5. Il résulte de l'instruction que, pour justifier la remise en cause du bénéfice de l'exonération prévue par l'article 150-0 D ter du code général des impôts, l'administration n'a pas fait valoir, tant dans la proposition de rectification qu'ultérieurement, que le contrat de travail liant M. B...à la société VCF Lyon était conclu de manière fictive ou dans le seul but d'éluder l'impôt, mais a apprécié la situation de fait de M. B...au regard de ce contrat de travail à durée indéterminée conclu le 3 janvier 2011, à effet au 1er janvier 2011, qui indique expressément que M. B...continue à exercer les fonctions de directeur de l'entreprise B...jusqu'à la désignation d'un nouveau directeur courant 2011, soit dans les faits jusqu'au 30 avril 2011, et continuera d'exercer la fonction de directeur commercial au sein de la SASB..., tout en constatant notamment que la refacturation par la société VCF Lyon à la SAS B...de charges de personnel confirme l'exécution par M. B...des clauses de ce contrat de travail.

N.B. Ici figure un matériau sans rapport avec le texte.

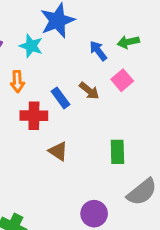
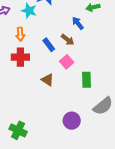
blue arrow: (98, 51) -> (78, 23), moved
pink square: (122, 80) -> (67, 62), moved
red cross: (34, 116) -> (20, 57), moved

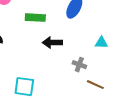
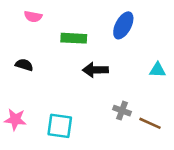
gray cross: (79, 65) -> (122, 111), moved

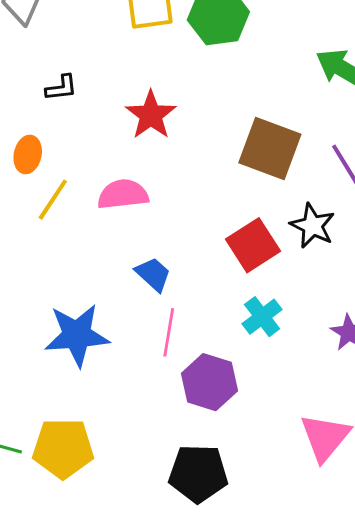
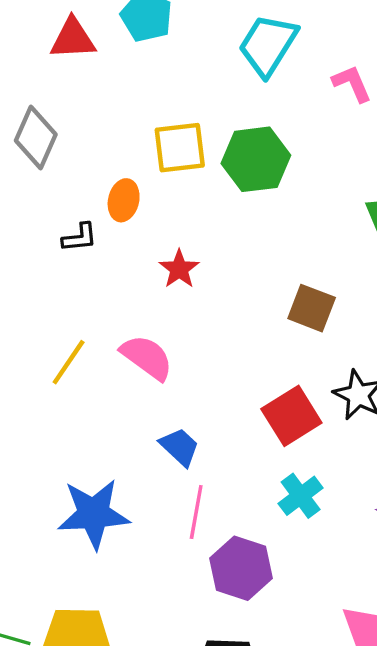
red star: (151, 115) -> (179, 269), size x0.7
brown square: (270, 148) -> (312, 308), size x0.7
orange ellipse: (28, 154) -> (124, 200), moved
pink semicircle: (123, 194) -> (147, 357), turned 42

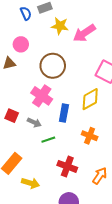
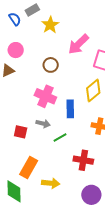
yellow star: (60, 26) -> (50, 25), turned -30
pink arrow: (84, 33) -> (78, 44), moved
brown circle: (53, 66) -> (51, 65), size x0.6
red square: (12, 116) -> (21, 132), moved

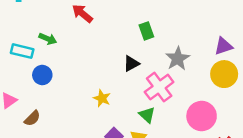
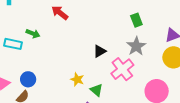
green rectangle: (146, 31) -> (136, 20), moved
blue circle: (42, 75) -> (28, 79), moved
green triangle: (147, 115) -> (96, 90), moved

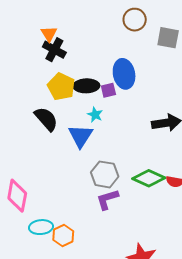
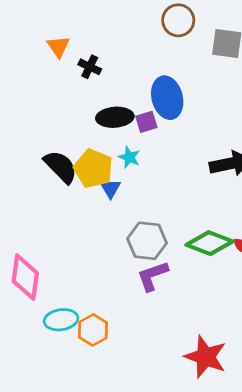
black cross: (54, 50) -> (90, 67), moved, size x0.7
yellow pentagon: (61, 87) -> (93, 168), moved
blue triangle: (81, 136) -> (110, 188), size x0.6

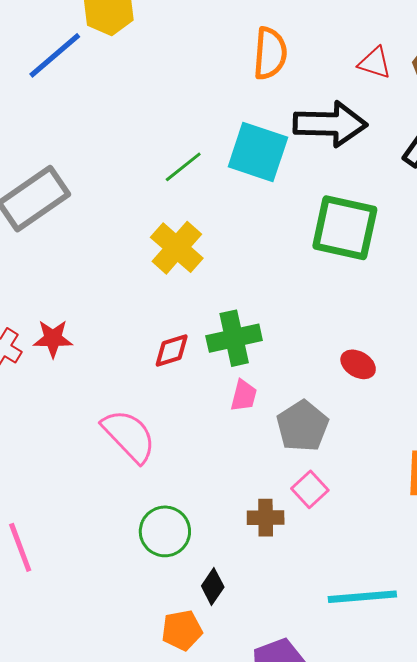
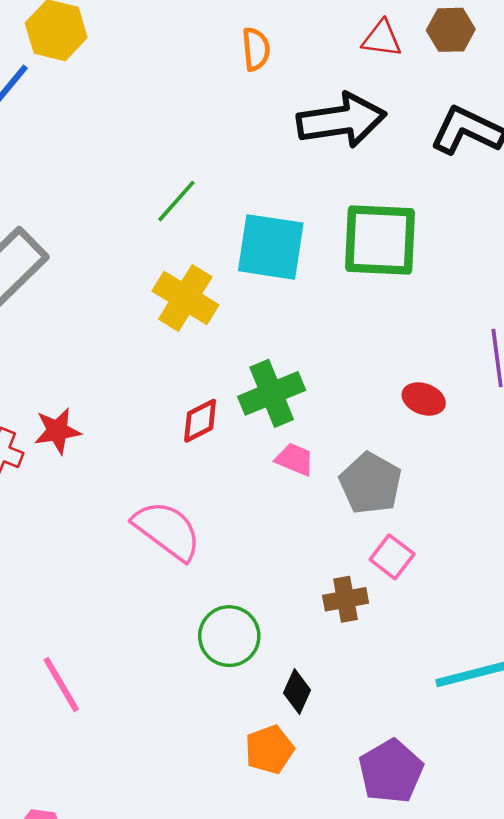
orange semicircle: (270, 53) -> (256, 49), size x0.7
cyan square: (258, 152) -> (271, 247), moved
pink trapezoid: (244, 396) -> (295, 459), turned -72

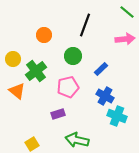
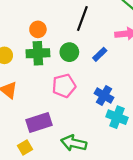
blue rectangle: (101, 69) -> (100, 54), moved
green cross: (36, 71) -> (38, 53), moved, turned 35
purple rectangle: (58, 114) -> (39, 123), moved, size x1.6

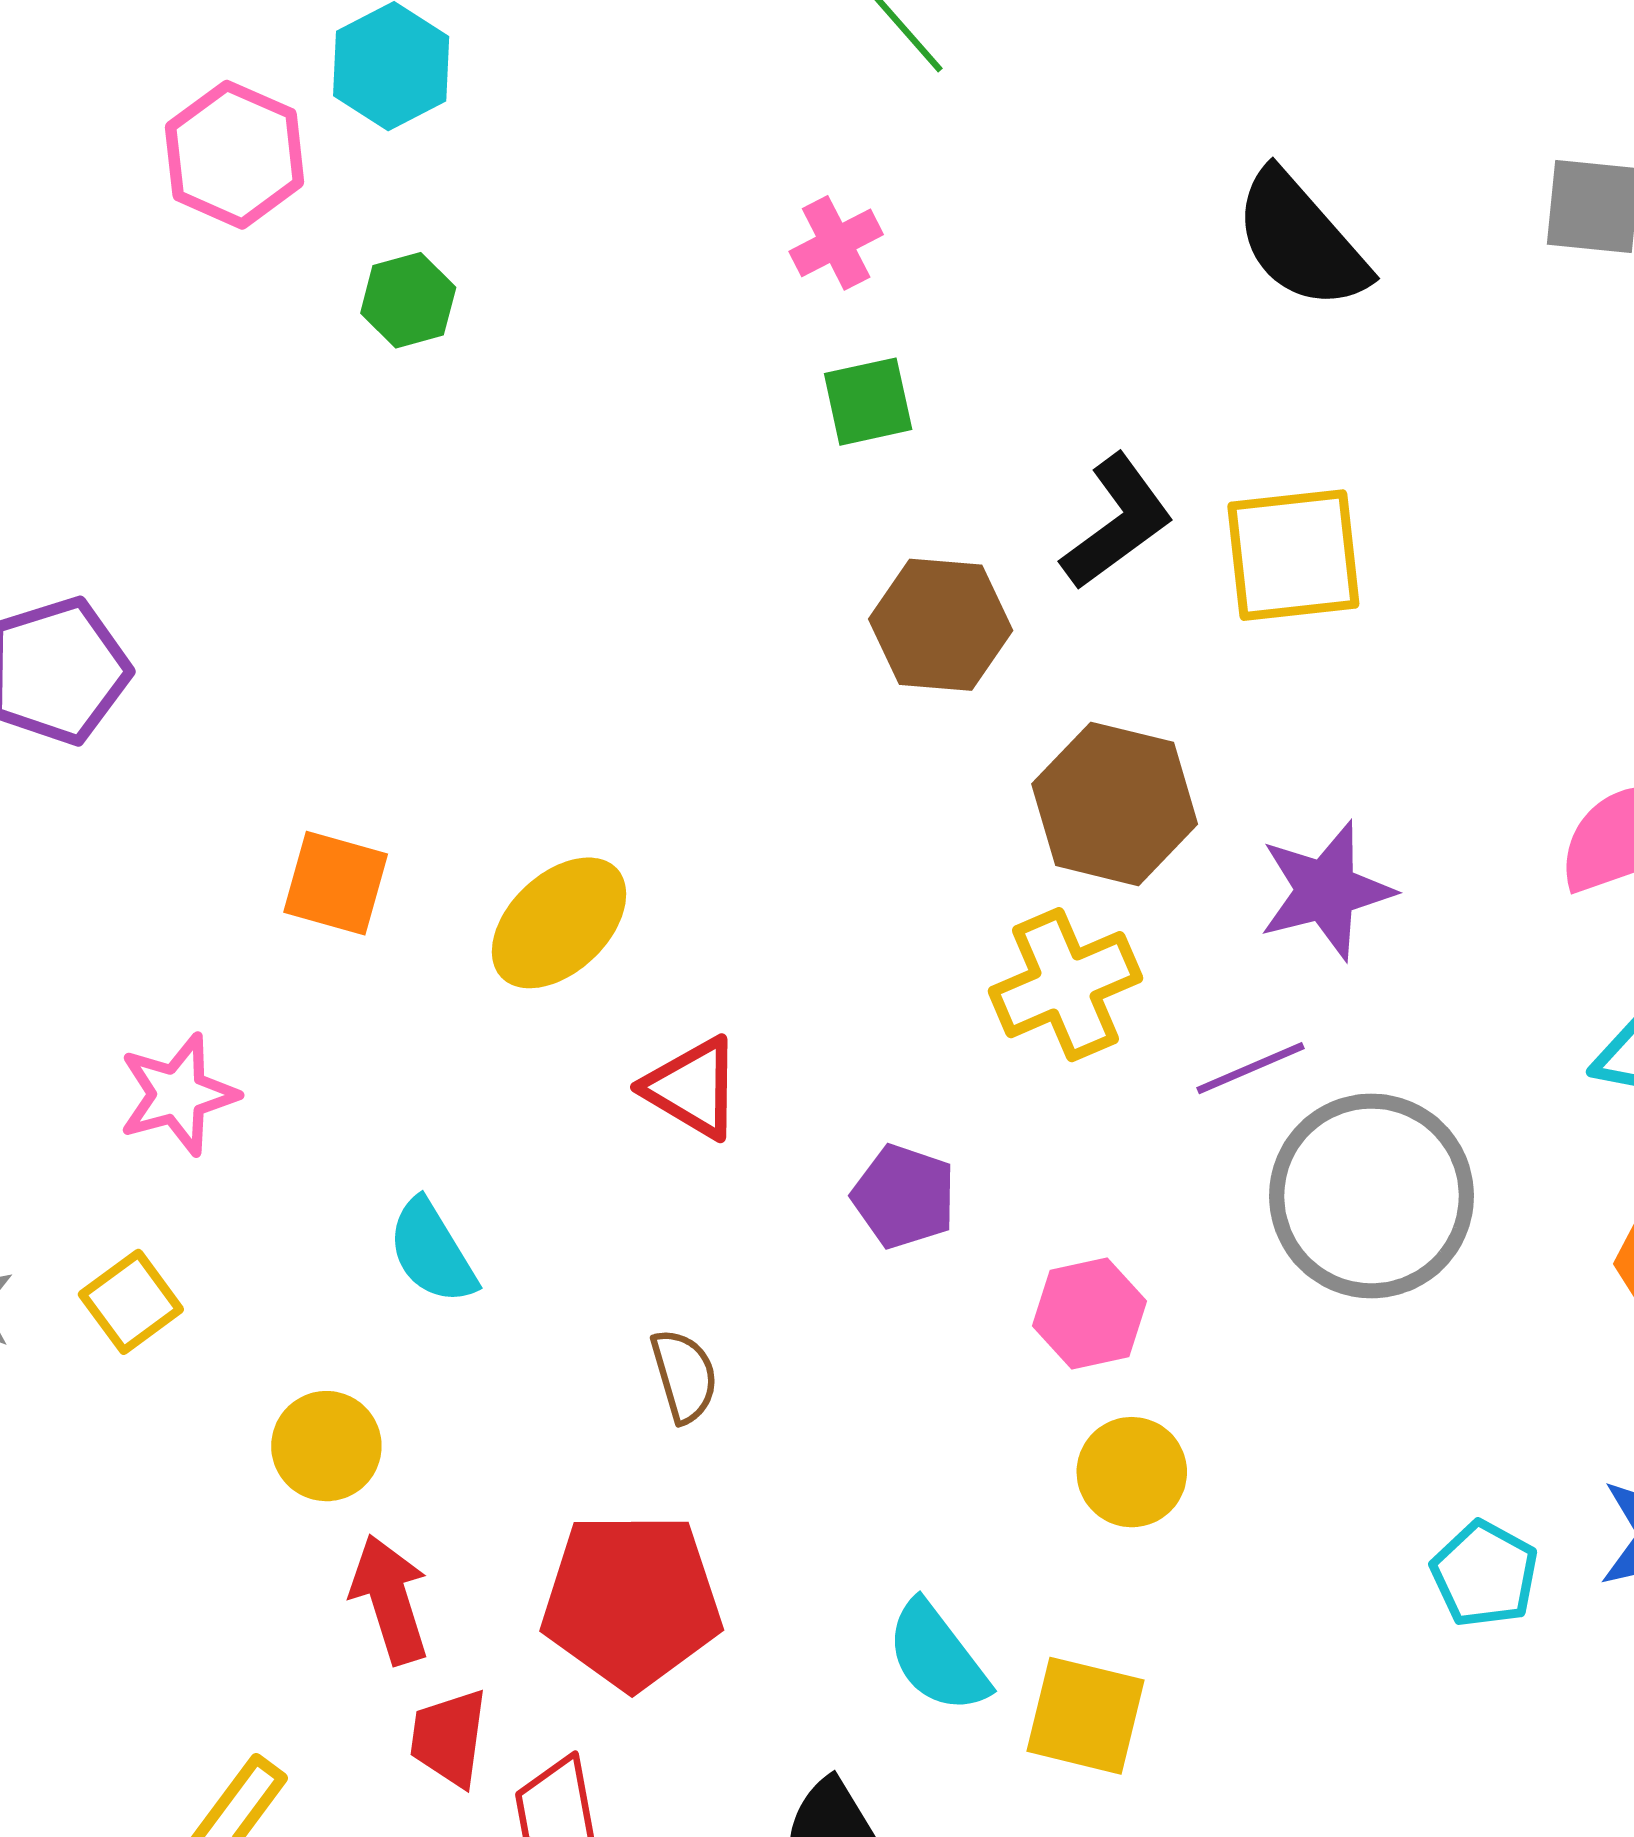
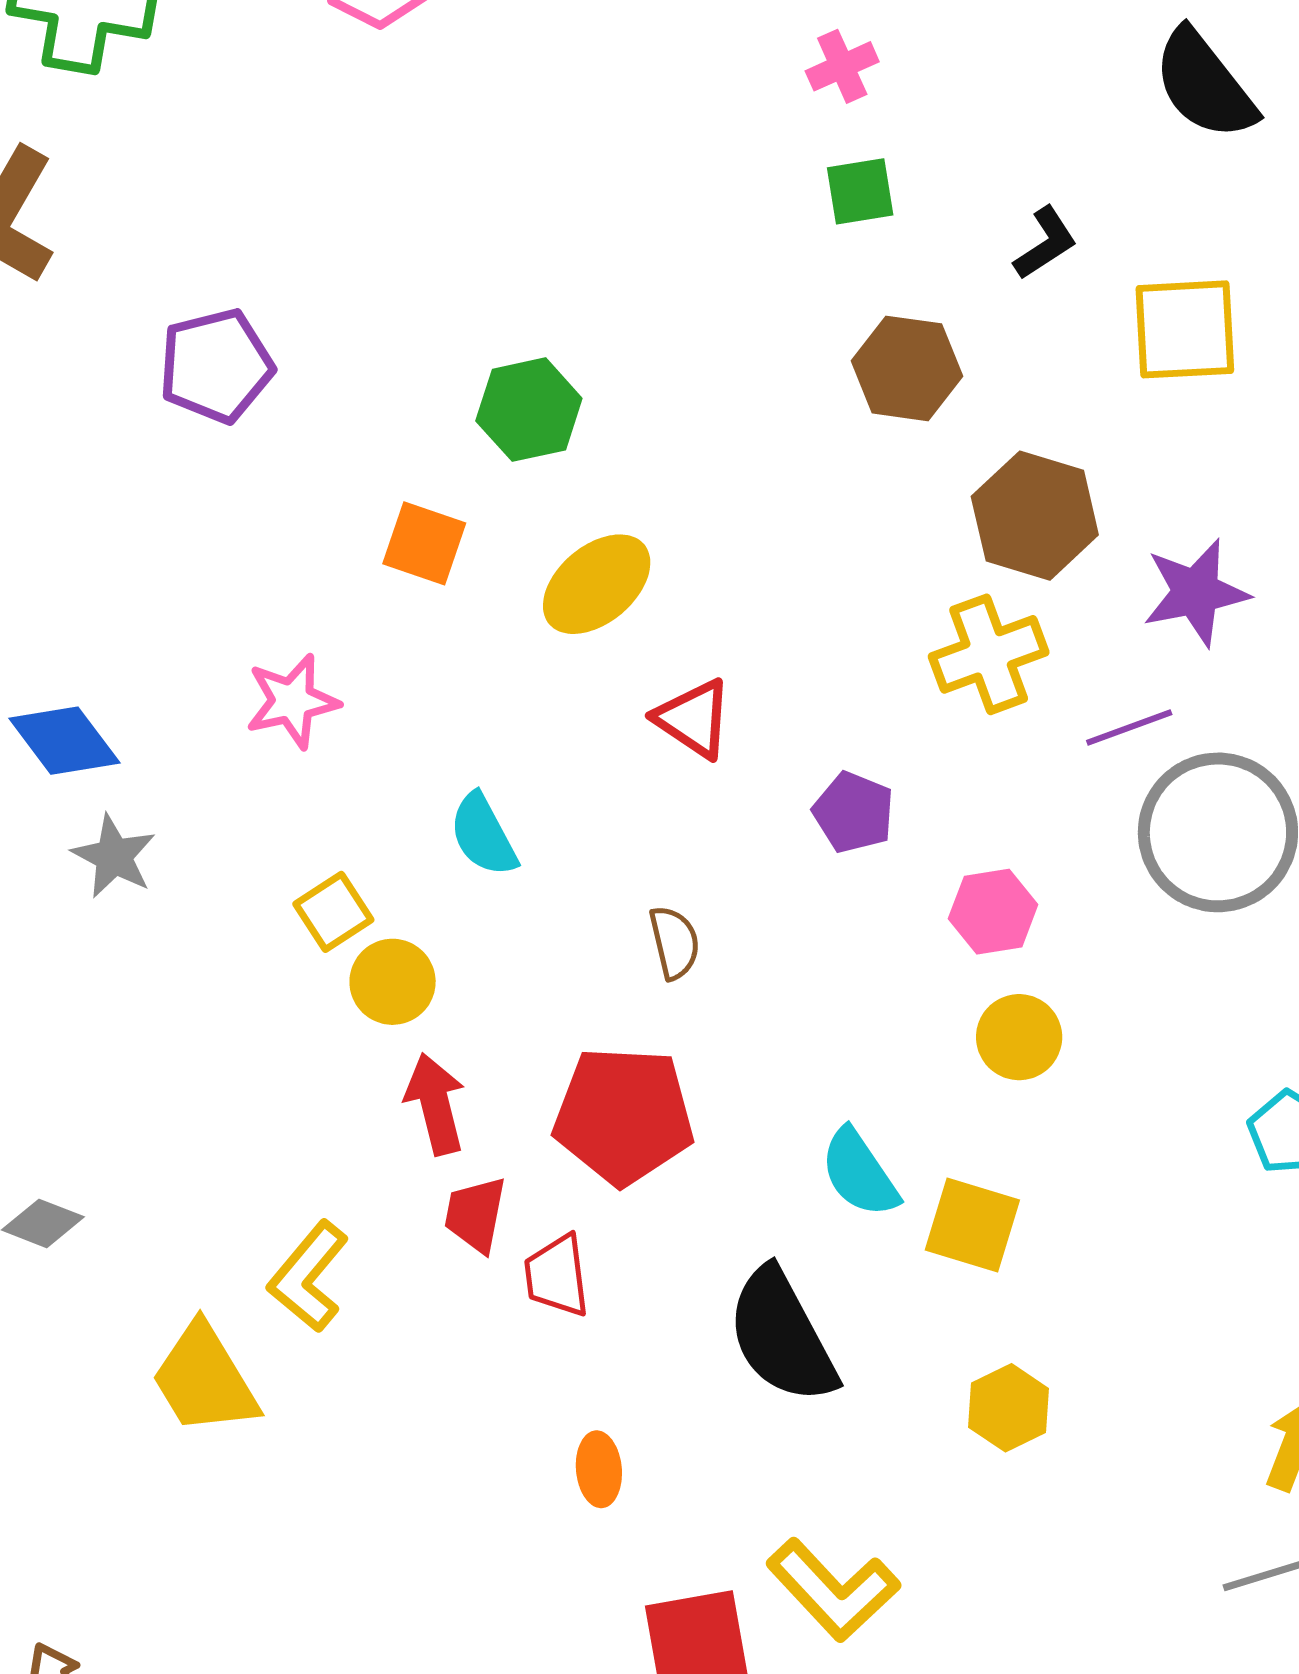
green hexagon: (408, 300) -> (529, 410), moved, size x1.4
black L-shape: (1117, 522) -> (1045, 243), moved, size x0.7
yellow square: (131, 1302) -> (333, 912), moved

Ce faisant, l'administration ne s'est pas placée sur le terrain de l'abus de droit fiscal mais a procédé à un examen de la qualification juridique des faits. La circonstance que la mention relative à la possibilité de saisine du Comité de l'abus de droit fiscal n'ait pas été rayée dans la réponse aux observations du contribuable du 21 mai 2013 relève d'une erreur matérielle et n'implique pas que l'administration se soit placée implicitement sur le terrain de l'abus de droit. Dès lors, le moyen tiré de ce que l'administration s'est implicitement placée sur ce terrain sans respecter les garanties applicables à cette procédure doit être écarté.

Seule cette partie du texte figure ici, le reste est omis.